Why cut assistant city planner now?
The position of assistant city planner is one that the Board of Aldermen should talk about as the budget process moves along.
This week the assistant city planner, whose job is on the chopping block during the ongoing budget process, has written to city leaders, explaining the importance of the position.
The Board of Finance struck the position from the budget books during its part of the budget process, cutting the $77,000 position while adding a building inspector at $54,000.
It will take a two-thirds vote of the Board of Aldermen to reinstate the post, and some local environmentalists, and the assistant city planner herself, are hoping the board does that.
Emmeline Harrigan, the assistant city planner, has written to the Board of Aldermen asking them to maintain the position.
In addition to many other responsibilities, the assistant city planner is the primary point of contact for development along the shoreline and coordinates coastal site plan reviews as mandated by state statute both administratively and for the Planning & Zoning Board’s review, Harrigan wrote.
“The [assistant city planner] is also the city’s floodplain manager, who acts as the point person for project reviews within the floodplain, coordinates FEMA map reviews, and with other planning staff, explains flood insurance requirements and flood hazard requirements to the city’s homeowners,” Harrigan wrote.
Milford has 4,000 structures within the flood zone subject to these regulations, which represents approximately one-sixth of its housing units, she added.

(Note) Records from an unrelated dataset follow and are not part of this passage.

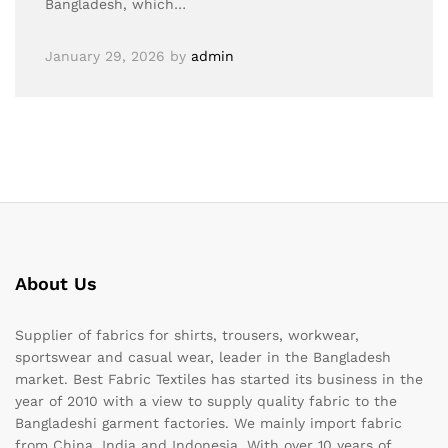
Bangladesh, which…
January 29, 2026
by
admin
About Us
Supplier of fabrics for shirts, trousers, workwear,
sportswear and casual wear, leader in the Bangladesh
market. Best Fabric Textiles has started its business in the
year of 2010 with a view to supply quality fabric to the
Bangladeshi garment factories. We mainly import fabric
from China, India and Indonesia. With over 10 years of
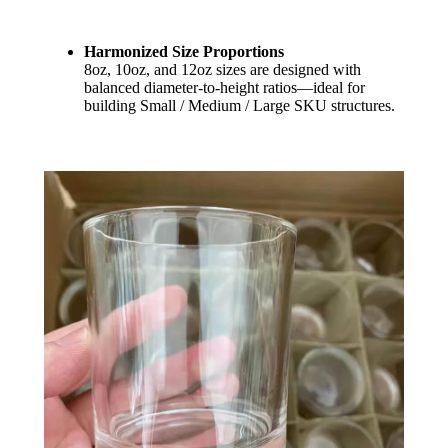
Harmonized Size Proportions
8oz, 10oz, and 12oz sizes are designed with
balanced diameter-to-height ratios—ideal for
building Small / Medium / Large SKU structures.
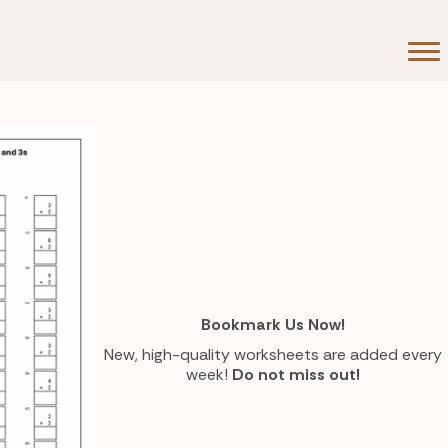
Bookmark Us Now!
New, high-quality worksheets are added every
week!
Do not miss out!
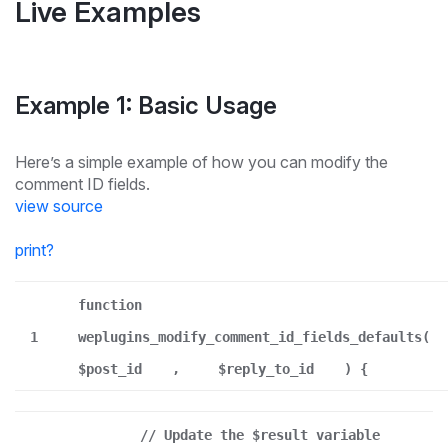
Live Examples
Example 1: Basic Usage
Here’s a simple example of how you can modify the
comment ID fields.
view source
print
?
function
1
weplugins_modify_comment_id_fields_defaults(
$post_id
,
$reply_to_id
) {
// Update the $result variable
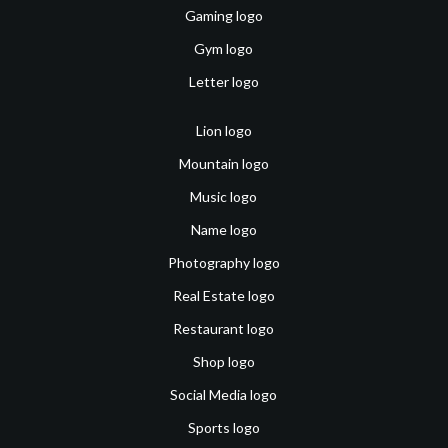
Gaming logo
Gym logo
Letter logo
Lion logo
Mountain logo
Music logo
Name logo
Photography logo
Real Estate logo
Restaurant logo
Shop logo
Social Media logo
Sports logo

“Following the Irene and Sandy storms, the assistant city planner’s floodplain manager role expanded to include extensive review of over 900 damaged properties (6 days/week for 3 months) and significant weekend and evening outreach meetings,” Harrigan wrote. “Approximately 85 damaged structures have been reconstructed or elevated after both storms, which represents only one-quarter of the total recovery needed. The assistant city planner position is essential in assisting in the shoreline redevelopment and recovery process, which is ongoing.”
Mayor Ben Blake said during earlier budget discussions that one reason to eliminate the assistant city planner job is because in 2009, a committee that studied the city’s zoning process — the Kimball Report Implementation Team (KRIT) — recommended the job be cut.
But Harrigan said the team didn’t have its facts right.
“The KRIT report incorrectly states, (p. 20) that the assistant city planner’s position ‘…devotes substantial time to code enforcement and the issuance of zoning permits’,” Harrigan wrote. “It was thought at that time by the KRIT committee that the assistant city planner was a redundant position to the zoning enforcement officer and that it therefore could be eliminated and merged into the city planner and inland wetlands officer positions.”
She said the assistant city planner, city planner, zoning enforcement officer and inland wetlands officer are “distinctly different.”
What is also concerning is that when the KRIT report was adopted, the Board of Aldermen voted against removing the assistant city planner’s job. That raises the question, did the aldermen — some of the same aldermen on the board now — make a mistake? Or have circumstances changed? It would seem there is more need now, since we are post-storm.
If circumstances have changed, someone should explain those changes to the public before reversing a previously made decision.